Rapid follow-up and government alerts averted a global salmonella outbreak last year, according to a recent analysis.
"Without a clear and coordinated approach across Europe and beyond, thousands more children might have fallen ill and many might have died," said epidemic expert Johanna Takkinen from the European health authority ECDC, based in Stockholm, according to a statement. At an international conference with health experts, the outbreak should be processed and learned from this week.

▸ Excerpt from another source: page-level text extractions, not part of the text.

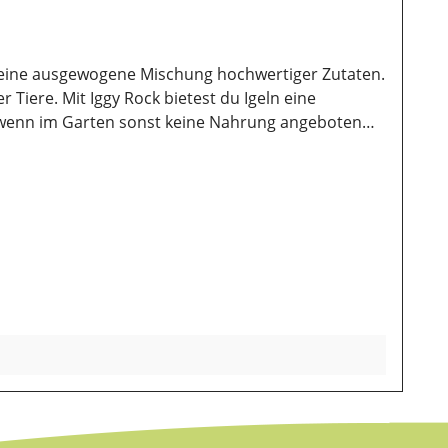
tet eine ausgewogene Mischung hochwertiger Zutaten.
 Igeln eine
g, wenn im Garten sonst keine Nahrung angeboten
smehl aufgeschlossen, Weizenmehl aufgeschlossen,
, Rohasche 5,5% Lagerung: Damit unsere Produkte
 sollten sie vor direkter Sonneneinstrahlung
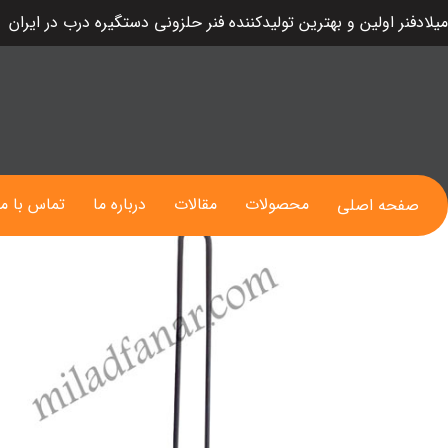
میلادفنر اولین و بهترین تولیدکننده فنر حلزونی دستگیره درب در ایران
فنر صندلی خودرو
محصولات
مقالات
درباره ما
تماس با ما
صفحه اصلی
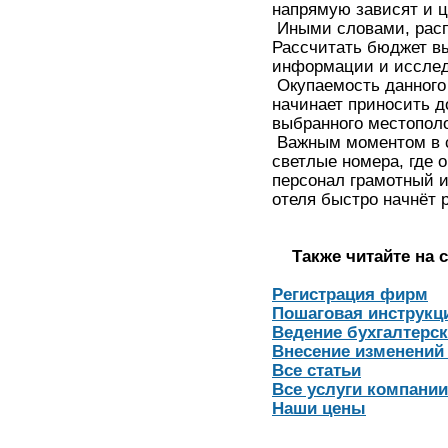
напрямую зависят и 
Иными словами, распи
Рассчитать бюджет вы
информации и исследо
Окупаемость данного 
начинает приносить д
выбранного местопол
Важным моментом в ср
светлые номера, где 
персонал грамотный и
отеля быстро начнёт р
Также читайте на с
Регистрация фирм
Пошаговая инструкц
Ведение бухгалтерск
Внесение изменений
Все статьи
Все услуги компани
Наши цены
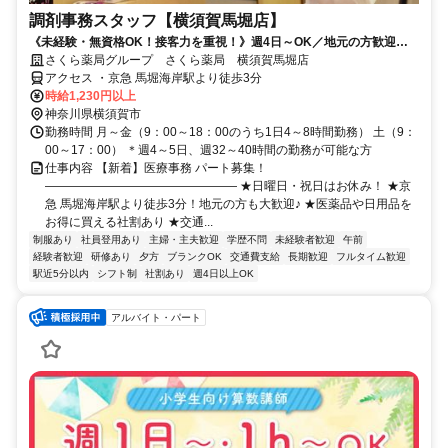
調剤事務スタッフ【横須賀馬堀店】
《未経験・無資格OK！接客力を重視！》週4日～OK／地元の方歓迎／
社員登用あり／社割で日用品などが最大半額♪
さくら薬局グループ さくら薬局 横須賀馬堀店
アクセス ・京急 馬堀海岸駅より徒歩3分
時給1,230円以上
神奈川県横須賀市
勤務時間 月～金（9：00～18：00のうち1日4～8時間勤務） 土（9：
00～17：00） ＊週4～5日、週32～40時間の勤務が可能な方
仕事内容 【新着】医療事務 パート募集！
―――――――――――――――― ★日曜日・祝日はお休み！ ★京
急 馬堀海岸駅より徒歩3分！地元の方も大歓迎♪ ★医薬品や日用品を
お得に買える社割あり ★交通...
制服あり
社員登用あり
主婦・主夫歓迎
学歴不問
未経験者歓迎
午前
経験者歓迎
研修あり
夕方
ブランクOK
交通費支給
長期歓迎
フルタイム歓迎
駅近5分以内
シフト制
社割あり
週4日以上OK
アルバイト・パート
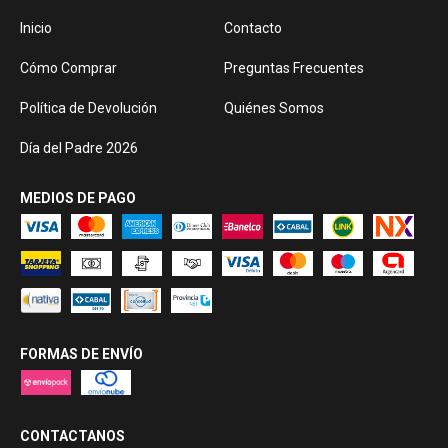
Inicio
Contacto
Cómo Comprar
Preguntas Frecuentes
Política de Devolución
Quiénes Somos
Día del Padre 2026
MEDIOS DE PAGO
FORMAS DE ENVÍO
CONTACTANOS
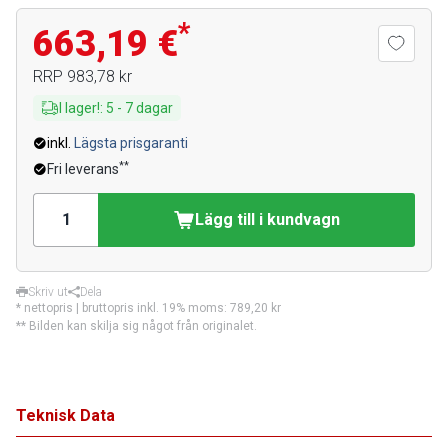
*
663,19 €
RRP
983,78 kr
I lager!
:
5
-
7
dagar
inkl.
Lägsta prisgaranti
**
Fri leverans
Lägg till i kundvagn
Skriv ut
Dela
* nettopris | bruttopris inkl. 19% moms:
789,20 kr
** Bilden kan skilja sig något från originalet.
Teknisk Data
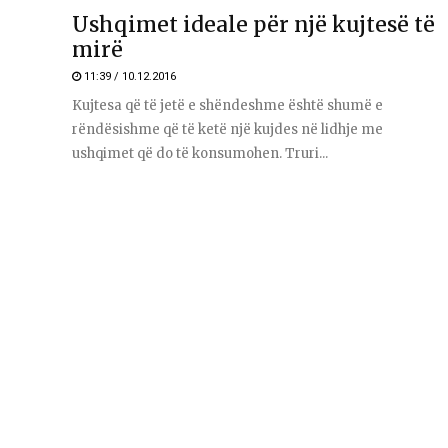
Ushqimet ideale për një kujtesë të
mirë
11:39 / 10.12.2016
Kujtesa që të jetë e shëndeshme është shumë e
rëndësishme që të ketë një kujdes në lidhje me
ushqimet që do të konsumohen. Truri...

Last spring, surprise eggs and other Ferrero products were recalled in several countries - including Germany - after an increase in salmonella cases had been identified. The UK has been a hotspot with 128 cases. The cause turned out to be contamination in a Belgian chocolate factory.
Alerts in 130 countries
"Preliminary surveys of the first cases pointed to children's chocolate products as a possible carrier of the infection," Takkinen said. Several countries have subsequently reported an increasing number of cases identical to those of the UK outbreak. Rapid international coordination and the comparison of samples and data made it possible to determine the Belgian chocolate factory as the place of origin of the salmonella. As a result, warnings were issued in 130 countries.
According to Takkinen, it was only through interdisciplinary cooperation between microbiologists, epidemiologists and food safety experts that a "worldwide outbreak" could be prevented. Close surveillance in Great Britain also prevented worse things from happening.
In September 2022, Ferrero had received final approval to keep the affected factory open in Arlon, Belgium. This was already done temporarily and subject to conditions in June.